The African continent will have three representatives on the yet to be formed board that will manage the loss and damage fund.
The fund which is critical in financing climate related losses in the developing countries has so far received more that 700 million dollars in commitment funding.
Majority of the nine board members will come from the developed countries who are expected to be the biggest contributors to the fund.
Speaking to Channel1 at the COP28 conference in Dubai, Chair – Africa Group of Negotiators Ephraim Shitima noted that the negotiations are still on the technical phase, adding that they have been negotiating on the technical format.

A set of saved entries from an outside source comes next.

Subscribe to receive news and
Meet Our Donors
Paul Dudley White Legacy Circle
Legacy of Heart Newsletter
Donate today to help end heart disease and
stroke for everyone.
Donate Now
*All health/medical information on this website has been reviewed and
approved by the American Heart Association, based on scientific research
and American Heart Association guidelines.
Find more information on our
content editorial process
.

“Today, the two subsidiary bodies one on implementation and the other on science and technology will be closing. As we close we hope things will pick up steam and hope that we will be reporting on recommendations and draft decisions which will have been achieved.” He said.
The Executive Director Pan African Climate Justice Alliance (PACJA) Mithika Mwenda weighed in the conversation saying the civil society has been vocal against the World Bank hosting the Loss and Damage Fund.

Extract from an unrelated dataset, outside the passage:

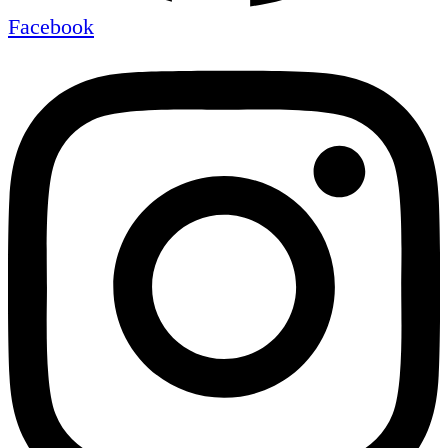
Facebook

“We have been convinced that the fund will not follow the World Bank rules, it will have its own governance, board where Africa will have three representatives on the board and that softens our hearts. Mithika Mwenda Executive Director PACJA
Adding that: “The Glasgow work programme is ending therefore we cannot leave the conference without some decision on global goal for adaptation with targets. We hope state countries will ensure contentious issues are resolved.”
The Glasgow work programme on Action for Climate Empowerment (ACE) was approved at COP26. The framework was meant to guide national work on ACE.
It contained four priority areas: Policy Coherence, Coordinated Action, Tools and Support, Monitoring, Evaluation, and Reporting.